Exercise goal
The records that follow must be transcribed exactly, each one in full.

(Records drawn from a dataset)
- - -

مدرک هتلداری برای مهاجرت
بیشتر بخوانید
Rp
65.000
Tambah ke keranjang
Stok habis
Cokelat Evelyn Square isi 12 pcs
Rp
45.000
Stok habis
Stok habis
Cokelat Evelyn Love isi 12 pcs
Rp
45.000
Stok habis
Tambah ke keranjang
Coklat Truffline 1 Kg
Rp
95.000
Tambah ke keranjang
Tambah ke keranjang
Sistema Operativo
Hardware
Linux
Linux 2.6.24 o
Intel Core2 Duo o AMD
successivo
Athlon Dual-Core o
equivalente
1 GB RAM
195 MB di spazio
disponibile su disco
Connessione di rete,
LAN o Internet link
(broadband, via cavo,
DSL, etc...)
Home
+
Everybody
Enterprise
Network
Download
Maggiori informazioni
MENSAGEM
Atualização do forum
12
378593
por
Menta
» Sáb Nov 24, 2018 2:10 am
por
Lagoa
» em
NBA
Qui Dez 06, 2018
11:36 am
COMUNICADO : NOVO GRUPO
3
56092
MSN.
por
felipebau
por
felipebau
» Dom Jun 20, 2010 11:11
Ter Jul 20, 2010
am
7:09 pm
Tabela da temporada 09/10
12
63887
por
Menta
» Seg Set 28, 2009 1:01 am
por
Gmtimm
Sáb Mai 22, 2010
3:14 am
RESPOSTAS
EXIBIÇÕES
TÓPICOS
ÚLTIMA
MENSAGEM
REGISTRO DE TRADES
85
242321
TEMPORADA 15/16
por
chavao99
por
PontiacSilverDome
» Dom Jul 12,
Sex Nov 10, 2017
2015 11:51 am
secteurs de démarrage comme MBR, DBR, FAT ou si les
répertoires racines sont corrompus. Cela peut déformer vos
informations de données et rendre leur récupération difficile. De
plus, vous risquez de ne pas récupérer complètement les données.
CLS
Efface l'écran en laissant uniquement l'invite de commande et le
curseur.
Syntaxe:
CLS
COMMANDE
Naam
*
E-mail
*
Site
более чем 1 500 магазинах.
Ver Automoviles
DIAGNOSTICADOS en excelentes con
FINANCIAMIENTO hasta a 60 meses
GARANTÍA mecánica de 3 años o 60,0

- - -

Answer to this exercise
مدرک هتلداری برای مهاجرت
بیشتر بخوانید
Rp
65.000
Tambah ke keranjang
Stok habis
Cokelat Evelyn Square isi 12 pcs
Rp
45.000
Stok habis
Stok habis
Cokelat Evelyn Love isi 12 pcs
Rp
45.000
Stok habis
Tambah ke keranjang
Coklat Truffline 1 Kg
Rp
95.000
Tambah ke keranjang
Tambah ke keranjang
Sistema Operativo
Hardware
Linux
Linux 2.6.24 o
Intel Core2 Duo o AMD
successivo
Athlon Dual-Core o
equivalente
1 GB RAM
195 MB di spazio
disponibile su disco
Connessione di rete,
LAN o Internet link
(broadband, via cavo,
DSL, etc...)
Home
+
Everybody
Enterprise
Network
Download
Maggiori informazioni
MENSAGEM
Atualização do forum
12
378593
por
Menta
» Sáb Nov 24, 2018 2:10 am
por
Lagoa
» em
NBA
Qui Dez 06, 2018
11:36 am
COMUNICADO : NOVO GRUPO
3
56092
MSN.
por
felipebau
por
felipebau
» Dom Jun 20, 2010 11:11
Ter Jul 20, 2010
am
7:09 pm
Tabela da temporada 09/10
12
63887
por
Menta
» Seg Set 28, 2009 1:01 am
por
Gmtimm
Sáb Mai 22, 2010
3:14 am
RESPOSTAS
EXIBIÇÕES
TÓPICOS
ÚLTIMA
MENSAGEM
REGISTRO DE TRADES
85
242321
TEMPORADA 15/16
por
chavao99
por
PontiacSilverDome
» Dom Jul 12,
Sex Nov 10, 2017
2015 11:51 am
secteurs de démarrage comme MBR, DBR, FAT ou si les
répertoires racines sont corrompus. Cela peut déformer vos
informations de données et rendre leur récupération difficile. De
plus, vous risquez de ne pas récupérer complètement les données.
CLS
Efface l'écran en laissant uniquement l'invite de commande et le
curseur.
Syntaxe:
CLS
COMMANDE
Naam
*
E-mail
*
Site
более чем 1 500 магазинах.
Ver Automoviles
DIAGNOSTICADOS en excelentes con
FINANCIAMIENTO hasta a 60 meses
GARANTÍA mecánica de 3 años o 60,0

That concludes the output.